The main ground on which the application is based is that there had been a breach of the provisions of the Gaming and Lotteries Act (Cap. 32) and Gaming Regulations 1994 and that in the exercise of his fiat the learned Attorney-General had decided to intervene, in the public interest, and to put a stop to the alleged illegal activity of the Respondent.

It is not in dispute that the Respondent had opened for business since 25th September, 1995 (see affidavit of Patrick Leong, filed on 2nd February, 1996 at paragraph 3). The Respondent claims that it had been granted the necessary permits in form similar to those granted to other Casinos in Honiara and that it had complied with the conditions attached to the gaming permit. It also claims that the permit had not been suspended or cancelled up to the date of hearing of this application.

The first issue which arises for consideration is whether the learned Attorney-General has locus standi. It is important to have this issue sorted out at the outset because if I should rule in favour of the Respondent, then that puts an end to the application of the Applicant, and I would not need to consider the question whether it would be proper for an interlocutory injunction to issue.

Learned Counsel for the Respondent submits that the learned Attorney-General is not asserting a public right and that therefore he does not have locus to bring this action.
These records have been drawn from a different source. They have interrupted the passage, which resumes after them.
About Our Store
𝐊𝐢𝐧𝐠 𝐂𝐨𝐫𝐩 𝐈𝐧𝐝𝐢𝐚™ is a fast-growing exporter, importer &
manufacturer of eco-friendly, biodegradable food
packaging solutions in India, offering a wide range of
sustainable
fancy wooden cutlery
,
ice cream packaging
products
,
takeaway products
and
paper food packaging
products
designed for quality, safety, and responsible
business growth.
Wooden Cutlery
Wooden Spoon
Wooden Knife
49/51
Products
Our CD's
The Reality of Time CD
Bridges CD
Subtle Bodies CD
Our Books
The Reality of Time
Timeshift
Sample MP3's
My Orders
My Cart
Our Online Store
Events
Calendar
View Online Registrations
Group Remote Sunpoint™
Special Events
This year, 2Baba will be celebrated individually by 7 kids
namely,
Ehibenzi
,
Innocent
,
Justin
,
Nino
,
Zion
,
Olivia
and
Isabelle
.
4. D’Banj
He relies on a judgment of this Court, in civil case number 209 of 1988, judgment delivered on 25 November, 1988 by the then Chief Justice Ward, in which he made the general remark: "No one would deny that the public have an interest in seeing that these laws are properly applied but public interest does not necessarily indicate a public right". Mr. Radclyffe points out that he is not disputing that it is in the public interest for the learned Attorney-General to see that the laws of this country are complied with. However, there is no public right on which he can base his action on, and therefore activate his locus to bring this application.
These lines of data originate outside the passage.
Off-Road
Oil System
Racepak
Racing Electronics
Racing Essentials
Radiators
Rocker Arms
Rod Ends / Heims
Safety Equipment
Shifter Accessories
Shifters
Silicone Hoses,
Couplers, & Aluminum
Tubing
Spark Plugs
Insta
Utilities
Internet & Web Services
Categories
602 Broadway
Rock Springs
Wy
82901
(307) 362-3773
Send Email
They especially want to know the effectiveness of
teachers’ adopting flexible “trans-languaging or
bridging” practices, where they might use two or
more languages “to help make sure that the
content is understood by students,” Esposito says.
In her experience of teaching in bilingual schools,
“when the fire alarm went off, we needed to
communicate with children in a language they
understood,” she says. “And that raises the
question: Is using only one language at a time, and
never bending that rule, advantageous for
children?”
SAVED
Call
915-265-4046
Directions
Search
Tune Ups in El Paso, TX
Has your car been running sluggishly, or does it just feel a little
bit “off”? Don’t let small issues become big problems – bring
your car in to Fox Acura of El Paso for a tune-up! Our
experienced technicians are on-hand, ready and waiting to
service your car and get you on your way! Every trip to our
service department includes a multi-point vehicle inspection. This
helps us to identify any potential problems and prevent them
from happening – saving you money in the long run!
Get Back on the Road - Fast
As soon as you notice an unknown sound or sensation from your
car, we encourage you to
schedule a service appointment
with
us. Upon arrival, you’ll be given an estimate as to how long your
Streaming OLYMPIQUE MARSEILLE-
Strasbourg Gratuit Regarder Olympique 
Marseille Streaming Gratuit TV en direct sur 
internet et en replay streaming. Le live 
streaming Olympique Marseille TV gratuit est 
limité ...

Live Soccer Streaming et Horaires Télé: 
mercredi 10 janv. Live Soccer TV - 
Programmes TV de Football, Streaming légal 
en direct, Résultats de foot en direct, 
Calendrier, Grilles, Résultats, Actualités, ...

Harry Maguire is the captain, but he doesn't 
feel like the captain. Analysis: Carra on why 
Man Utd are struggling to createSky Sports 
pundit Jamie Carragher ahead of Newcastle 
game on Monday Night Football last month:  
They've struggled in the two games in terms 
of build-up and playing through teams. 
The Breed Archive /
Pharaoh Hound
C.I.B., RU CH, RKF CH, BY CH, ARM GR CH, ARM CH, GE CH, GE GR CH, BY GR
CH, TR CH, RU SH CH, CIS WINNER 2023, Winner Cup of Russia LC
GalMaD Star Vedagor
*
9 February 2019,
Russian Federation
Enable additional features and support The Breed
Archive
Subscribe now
The general remarks of Ward CJ in the above case, relied on by learned Counsel for the Respondent, to support the proposition that this Applicant must show that he is asserting a public right before he can have locus, in my respectful view is correct, although in civil case 209 of 1988, that application did not involve the question of the issue of an interlocutory or perpetual injunction. That general principle has been well established in the English Courts as described by Devlin J. in the case referred to by the learned Attorney-General; Attorney-General (on the relation of Homchurch Urban District Council) -v- Bastow [1957] 1 All E.R. 497. In that case, one of the issues which the learned judge considered was whether the Court had jurisdiction to grant a remedy by way of injunction in a case where the Act itself prescribes what steps are to be taken to enforce the law. I do note that the above question is slightly different, but the principle described in that judgment in my respectful view is equally applicable in this case. The learned judge referred to two cases, Attorney General v. Ashborne Recreation Ground Co. [1902] UKLawRpCh 171; [1903] 1 Ch. 101, and Attorney-General v. Wimbledon House Estate Co., Ltd. [1904] UKLawRpCh 77; [1904] 2 Ch. 34, then made the following pertinent comments:

"Those cases establish that a remedy by injunction for a breach of a statute exists only if a right has been infringed. The mere fact that an illegality has been committed because the provisions of a statute have been broken is not, of itself, enough. The statute, presumably, will provide what is to happen in such circumstances by way of a penalty, as it does provide in the present case, and no other remedy is open unless, as I say, a right has been infringed."

The learned judge then goes on to recognise that the infringement of rights include the infringement of public rights, and that where that had been shown, the Attorney-General had locus to bring an action.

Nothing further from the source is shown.